|Budget Issue:||California Health Facility Construction Loan Insurance Program|
|Finding or Recommendation:||A continuous appropriation for this loan insurance program is reasonable, but the administration's focus should be on ensuring that the Cal-Mortgage program's fund is maintained with sufficient reserves so that such an appropriation never becomes necessary.|
State Program Insures Certain Loans. The California Health Facility Construction Loan Insurance Program (Cal-Mortgage Program) is administered by the Office of Statewide Health Planning and Development (OSHPD) and insures loans taken out by operators of nonprofit and public health-related facilities. The Cal-Mortgage Program collects fees and insurance premiums from the entities it insures, which are deposited into the Health Facility Construction Loan Insurance Fund (HFCLIF). When insured entities default on their loans, the state makes payments instead of the insured entity. Under existing law, these repayments are supported by the HFCLIF. However, if there are not sufficient monies in the fund to make required payments, the insured loans would be guaranteed by the full faith and credit of the state—meaning the loans would be repaid by the state similar to general obligation bonds. State law requires that the State Treasurer’s Office (STO) make these payments from the General Fund. Since the inception of the Cal-Mortgage Program in 1972, HFCLIF has remained solvent and never required General Fund payments.

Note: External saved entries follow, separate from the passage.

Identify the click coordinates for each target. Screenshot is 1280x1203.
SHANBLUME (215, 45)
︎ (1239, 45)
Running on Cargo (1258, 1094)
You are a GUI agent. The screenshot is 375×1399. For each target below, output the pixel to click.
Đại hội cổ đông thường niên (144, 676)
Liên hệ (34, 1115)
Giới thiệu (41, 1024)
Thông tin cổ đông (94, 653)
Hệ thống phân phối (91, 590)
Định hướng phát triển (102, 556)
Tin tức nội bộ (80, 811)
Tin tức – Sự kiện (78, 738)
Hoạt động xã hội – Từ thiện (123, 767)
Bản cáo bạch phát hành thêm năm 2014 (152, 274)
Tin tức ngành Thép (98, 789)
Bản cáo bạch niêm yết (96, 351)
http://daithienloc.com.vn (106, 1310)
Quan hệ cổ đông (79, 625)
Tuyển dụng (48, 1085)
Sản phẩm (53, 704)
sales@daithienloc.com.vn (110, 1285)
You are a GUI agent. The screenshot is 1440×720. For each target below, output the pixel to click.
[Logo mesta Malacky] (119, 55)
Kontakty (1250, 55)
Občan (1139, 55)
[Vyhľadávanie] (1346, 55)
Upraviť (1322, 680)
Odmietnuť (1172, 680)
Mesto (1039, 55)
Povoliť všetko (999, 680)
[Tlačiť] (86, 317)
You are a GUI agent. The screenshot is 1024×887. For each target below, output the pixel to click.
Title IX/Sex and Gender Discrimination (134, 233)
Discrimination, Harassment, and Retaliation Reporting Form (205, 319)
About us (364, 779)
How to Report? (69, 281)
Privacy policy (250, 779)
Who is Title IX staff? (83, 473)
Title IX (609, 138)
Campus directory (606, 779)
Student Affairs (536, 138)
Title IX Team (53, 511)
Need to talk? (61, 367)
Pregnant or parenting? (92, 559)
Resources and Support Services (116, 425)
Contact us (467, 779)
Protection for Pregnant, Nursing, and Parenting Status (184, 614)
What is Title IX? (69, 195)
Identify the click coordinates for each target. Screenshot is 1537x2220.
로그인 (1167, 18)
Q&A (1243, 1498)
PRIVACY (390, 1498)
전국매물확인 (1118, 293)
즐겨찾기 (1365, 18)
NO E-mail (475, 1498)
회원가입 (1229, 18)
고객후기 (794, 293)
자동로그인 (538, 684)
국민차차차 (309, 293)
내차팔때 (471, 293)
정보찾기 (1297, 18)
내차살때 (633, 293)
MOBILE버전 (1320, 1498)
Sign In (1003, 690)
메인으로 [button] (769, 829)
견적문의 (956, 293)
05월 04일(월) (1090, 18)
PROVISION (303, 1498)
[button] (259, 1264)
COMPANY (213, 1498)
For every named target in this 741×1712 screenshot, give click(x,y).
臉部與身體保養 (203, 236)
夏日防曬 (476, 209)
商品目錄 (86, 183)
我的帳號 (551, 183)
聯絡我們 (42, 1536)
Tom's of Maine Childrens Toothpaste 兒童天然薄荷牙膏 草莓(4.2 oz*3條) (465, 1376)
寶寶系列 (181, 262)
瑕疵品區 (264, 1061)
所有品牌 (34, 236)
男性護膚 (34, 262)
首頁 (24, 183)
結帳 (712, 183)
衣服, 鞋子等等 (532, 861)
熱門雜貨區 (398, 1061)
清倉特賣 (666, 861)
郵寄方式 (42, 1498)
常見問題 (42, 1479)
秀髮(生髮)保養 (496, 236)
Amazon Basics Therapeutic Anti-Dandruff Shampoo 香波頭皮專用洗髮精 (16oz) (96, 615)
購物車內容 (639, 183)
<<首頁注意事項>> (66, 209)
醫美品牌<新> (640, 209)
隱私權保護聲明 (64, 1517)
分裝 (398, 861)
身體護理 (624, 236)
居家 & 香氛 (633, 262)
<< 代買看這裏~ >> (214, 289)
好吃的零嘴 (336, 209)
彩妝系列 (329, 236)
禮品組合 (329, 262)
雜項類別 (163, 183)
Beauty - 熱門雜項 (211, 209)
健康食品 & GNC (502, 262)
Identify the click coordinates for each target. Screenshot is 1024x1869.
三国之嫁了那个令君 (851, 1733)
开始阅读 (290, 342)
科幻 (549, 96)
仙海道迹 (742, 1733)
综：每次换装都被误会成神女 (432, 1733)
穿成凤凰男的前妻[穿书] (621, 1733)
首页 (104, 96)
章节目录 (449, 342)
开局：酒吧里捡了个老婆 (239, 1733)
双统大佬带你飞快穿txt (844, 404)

Fiscal Summary. The Cal-Mortgage Program produces monthly summaries of loan activity, annual financial reports, and an actuarial study every other year. As of October 2014, the program insured 110 loans totaling $1.8 billion, and the HFCLIF had a cash balance of $170 million. According to the most recent actuarial study published in 2014 (using data through 2012), the fund is anticipated to have a positive fund balance through 2041-42. However, the actuarial study finds that there is a possibility that the HFCLIF could require General Fund support in advance of that date.
The Governor proposes budget trailer legislation to specify that loan payments made from the General Fund in place of insured entities are continuously appropriated without further legislative action if HFCLIF does not have sufficient funding to meet its obligations. According to STO, this would ensure that state obligations are repaid without interruption, which is important in terms of protecting the state’s credit rating and overall borrowing costs.
We find that a continuous appropriation is reasonable in this case in order to ensure that payments of obligations related to the Cal-Mortgage Program are made without interruption. However, the intent of the Cal-Mortgage Program is to be self-sustaining and not require General Fund payments. Thus, the administration’s primary focus should be on continuing to ensure that the HFCLIF is maintained with a reserve that is sufficient to meet all reasonably anticipated needs. To that end, well in advance of requiring General Fund payments, OSHPD should take any necessary steps to ensure the program’s financial soundness, such as requesting statutory changes to the program’s structure or funding, as relevant.